II has both Deerhurst Resort (DHI) and Deerhurst Residence (DEE).  What is the difference?  II has a week at DEE I want to go.  Can DEE residents use the facilities of the resort?

Muskoka is selected as the 10 best summer travel and I have never been there in the summer.  Is the second week in June to call it summer in muskoka?

I won't forgive myself for asking these questions after living in Toronto for 25 years.


----------



## caribbeansun (Oct 4, 2011)

I don't know the difference between the two resorts but June is black fly season and it wouldn't likely be overly warm, particularly earlier in the month.


----------



## Travelclam (Oct 4, 2011)

So when does black fly season end in the summer? or when exactly is the black fly season so as to avoid it if possible?  we would be interested in vacationing in that area sometime in the future and it would be good to know.

Bern


----------



## caribbeansun (Oct 5, 2011)

Late May into late June


----------



## Eli Mairs (Oct 7, 2011)

PeelBoy said:


> II has both Deerhurst Resort (DHI) and Deerhurst Residence (DEE).  What is the difference?  II has a week at DEE I want to go.  Can DEE residents use the facilities of the resort?




Here is the difference:

DHI is the timeshare section. There are two buildings, with twenty units in total.

DEE is comprised of privately owned condos, where owners have the option of joining II and trading some of their weeks.

DEE is not five star, as there is no quality control. I would be reluctant to book one of these units, unless you just want to experience the resort and are not too concerned with the quality of the accommodation.

Yes, DEE residents have full use of all the facilities at the resort.

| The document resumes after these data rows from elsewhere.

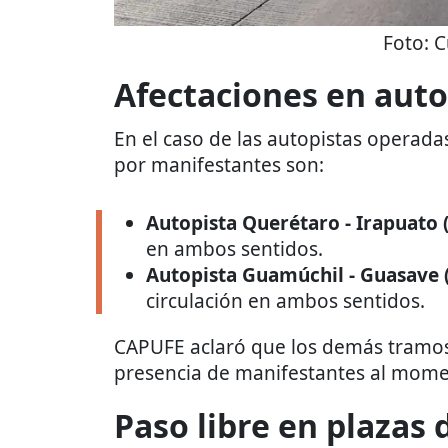
Foto:
C
Afectaciones en aut
En el caso de las autopistas operada
por manifestantes son:
Autopista Querétaro - Irapuato 
en ambos sentidos.
Autopista Guamúchil - Guasave (
circulación en ambos sentidos.
CAPUFE aclaró que los demás tramos
presencia de manifestantes al mom
Paso libre en plazas 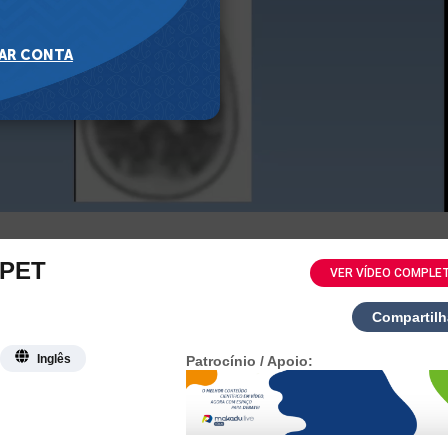
d PET
VER VÍDEO COMPLE
Compartilh
Inglês
Patrocínio / Apoio: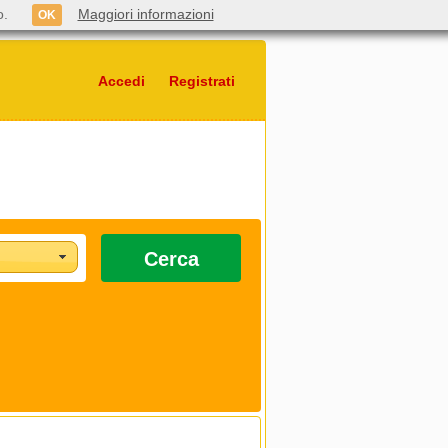
o.
Maggiori informazioni
OK
Accedi
Registrati
Cerca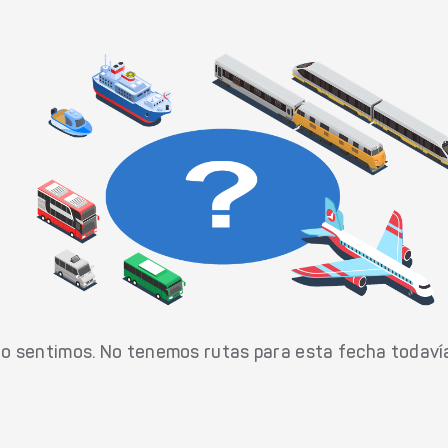
o sentimos. No tenemos rutas para esta fecha todaví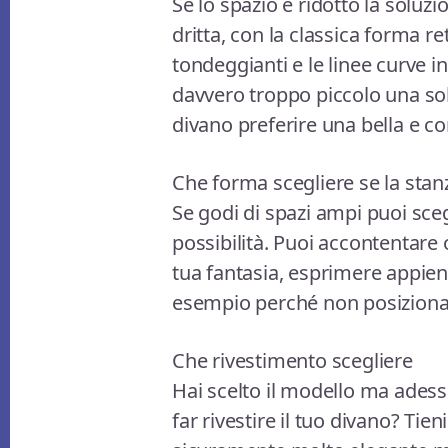
Se lo spazio è ridotto la soluzi
dritta, con la classica forma r
tondeggianti e le linee curve 
davvero troppo piccolo una so
divano preferire una bella e 
Che forma scegliere se la sta
Se godi di spazi ampi puoi sce
possibilità. Puoi accontentare 
tua fantasia, esprimere appieno
esempio perché non posiziona
Che rivestimento scegliere
Hai scelto il modello ma adess
far rivestire il tuo divano? Tien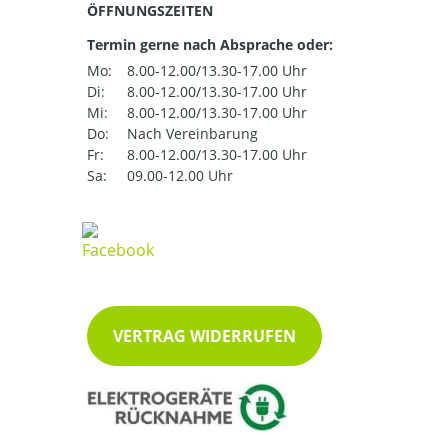
ÖFFNUNGSZEITEN
Termin gerne nach Absprache oder:
Mo:
8.00-12.00/13.30-17.00 Uhr
Di:
8.00-12.00/13.30-17.00 Uhr
Mi:
8.00-12.00/13.30-17.00 Uhr
Do:
Nach Vereinbarung
Fr:
8.00-12.00/13.30-17.00 Uhr
Sa:
09.00-12.00 Uhr
VERTRAG WIDERRUFEN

We own a two bedroom DHI unit, week 23, which is usually the second week of June. We have never had a problem with black flies. The weather can be iffy, like Toronto in early June, but this year it was warm and sunny.


----------



## Maple_Leaf (Oct 8, 2011)

*Just ask the Royal Canadian Dragoons*

They guarded the G8 Summit in June 2010.  Here's what Sgt. Chris LeBlanc had to say about black flies at Deerhurst on June 22, 2010:

And as for the black flies?

“Pretty bad. They take a few hunks out of you,” said LeBlanc as the rain pounded down, making the mosquito breeding grounds even better just in time for the likes of U.S. President Barrack Obama to arrive.

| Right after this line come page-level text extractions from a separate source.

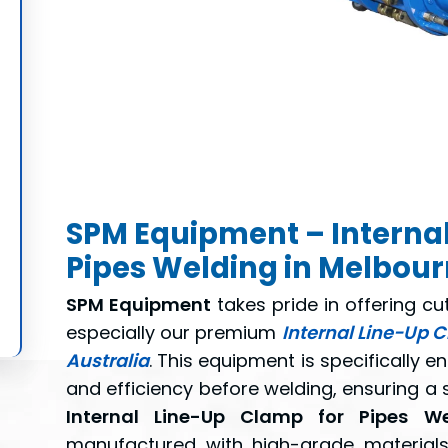
SPM Equipment – Internal
Pipes Welding in Melbour
SPM Equipment
takes pride in offering cu
especially our premium
Internal Line-Up 
Australia
. This equipment is specifically e
and efficiency before welding, ensuring a
Internal Line-Up Clamp for Pipes We
manufactured with high-grade materials,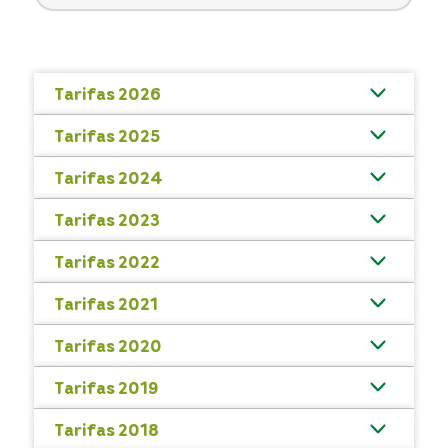
Tarifas 2026
Tarifas 2025
Tarifas 2024
Tarifas 2023
Tarifas 2022
Tarifas 2021
Tarifas 2020
Tarifas 2019
Tarifas 2018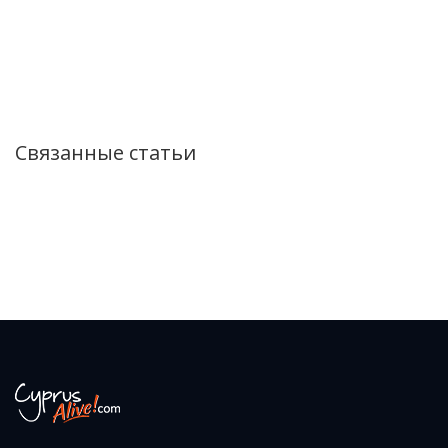
Связанные статьи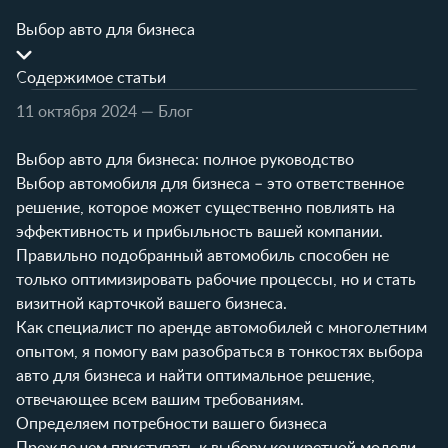
Выбор авто для бизнеса
Содержимое статьи
11 октября 2024
— Блог
Выбор авто для бизнеса: полное руководство
Выбор автомобиля для бизнеса – это ответственное
решение, которое может существенно повлиять на
эффективность и прибыльность вашей компании.
Правильно подобранный автомобиль способен не
только оптимизировать рабочие процессы, но и стать
визитной карточкой вашего бизнеса.
Как специалист по аренде автомобилей с многолетним
опытом, я помогу вам разобраться в тонкостях выбора
авто для бизнеса и найти оптимальное решение,
отвечающее всем вашим требованиям.
Определяем потребности вашего бизнеса
Прежде чем приступать к выбору конкретной модели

http://www.thestar.com/mobile/NEWS/article/827138

Frankly, I recommend Deerhurst effective July 1.


----------



## PeelBoy (Apr 16, 2012)

Thanks folks.  Finally, with my patience waiting for months, I finally saw a week DHI one bedroom with kitchen for the first week in October, which usually is the peak of fall colour.  Diamonds points required reflects a low season for the best of the best.  I am very pleased.


----------



## Kola (Apr 19, 2012)

Maple_Leaf said:


> They guarded the G8 Summit in June 2010.  Here's what Sgt. Chris LeBlanc had to say about black flies at Deerhurst on June 22, 2010:
> 
> And as for the black flies?
> 
> ...



Oh, but that Sgt Chris was under strict orders NOT to mention that all Ontario mosquito breeders have been paid generous bonuses to quadrupple their black flies population just prior to the arrival of Obama and other VIPs !

Who wants to be at the resort with all the presidents, prime ministers and associated dignitaries ?  NOT me ! :rofl:


----------